### [Assignment]
The answer should hold only the lines from the one containing "Los ítems de" through the one containing "Ogni transazione è" in the entries below, copied exactly, without pictures.

### [Source material]

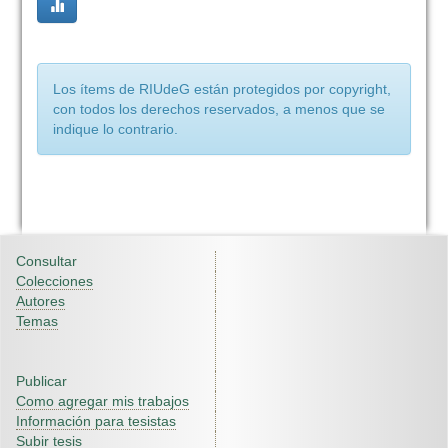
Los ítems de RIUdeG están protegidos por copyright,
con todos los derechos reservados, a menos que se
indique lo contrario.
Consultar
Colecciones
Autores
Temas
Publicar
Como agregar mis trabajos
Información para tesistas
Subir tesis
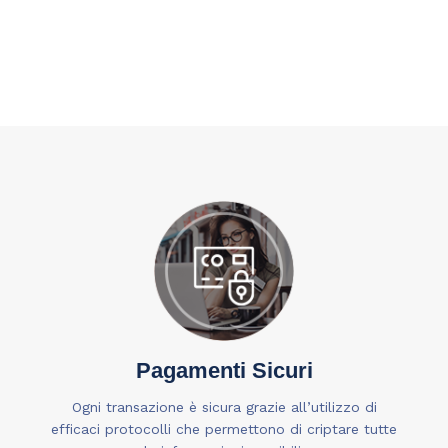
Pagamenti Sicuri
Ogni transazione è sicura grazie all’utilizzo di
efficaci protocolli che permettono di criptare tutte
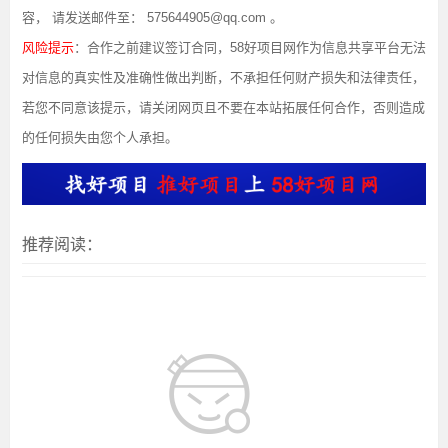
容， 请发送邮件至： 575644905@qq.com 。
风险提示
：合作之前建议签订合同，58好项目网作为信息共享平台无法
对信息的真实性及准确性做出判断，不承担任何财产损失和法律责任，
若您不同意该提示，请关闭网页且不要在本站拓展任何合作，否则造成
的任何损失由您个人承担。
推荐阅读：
--
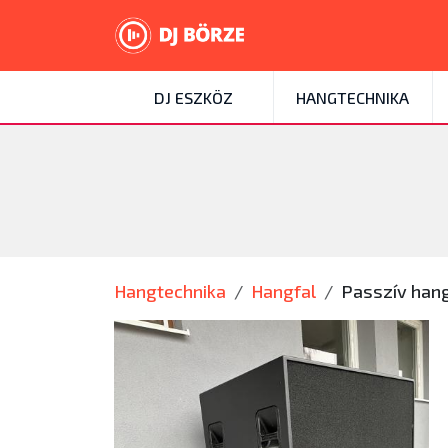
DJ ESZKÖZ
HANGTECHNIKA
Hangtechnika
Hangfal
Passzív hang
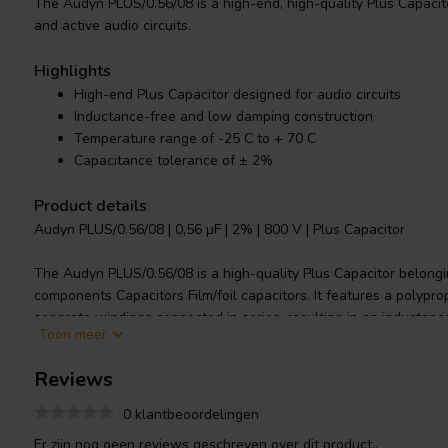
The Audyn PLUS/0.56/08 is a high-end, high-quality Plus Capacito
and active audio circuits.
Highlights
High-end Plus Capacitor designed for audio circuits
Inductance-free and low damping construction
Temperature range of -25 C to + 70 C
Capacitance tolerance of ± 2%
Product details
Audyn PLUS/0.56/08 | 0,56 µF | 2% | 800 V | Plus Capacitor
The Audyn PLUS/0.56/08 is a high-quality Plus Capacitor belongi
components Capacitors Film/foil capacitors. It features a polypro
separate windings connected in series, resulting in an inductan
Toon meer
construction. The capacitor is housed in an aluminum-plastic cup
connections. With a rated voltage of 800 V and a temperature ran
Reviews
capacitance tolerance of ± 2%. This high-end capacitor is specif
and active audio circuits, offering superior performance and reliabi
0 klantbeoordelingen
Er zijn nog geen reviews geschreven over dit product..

### [Output of the task]
Los ítems de RIUdeG están protegidos por copyright,
con todos los derechos reservados, a menos que se
indique lo contrario.
Consultar
Colecciones
Autores
Temas
Publicar
Como agregar mis trabajos
Información para tesistas
Subir tesis
Pagamenti Sicuri
Ogni transazione è sicura grazie all’utilizzo di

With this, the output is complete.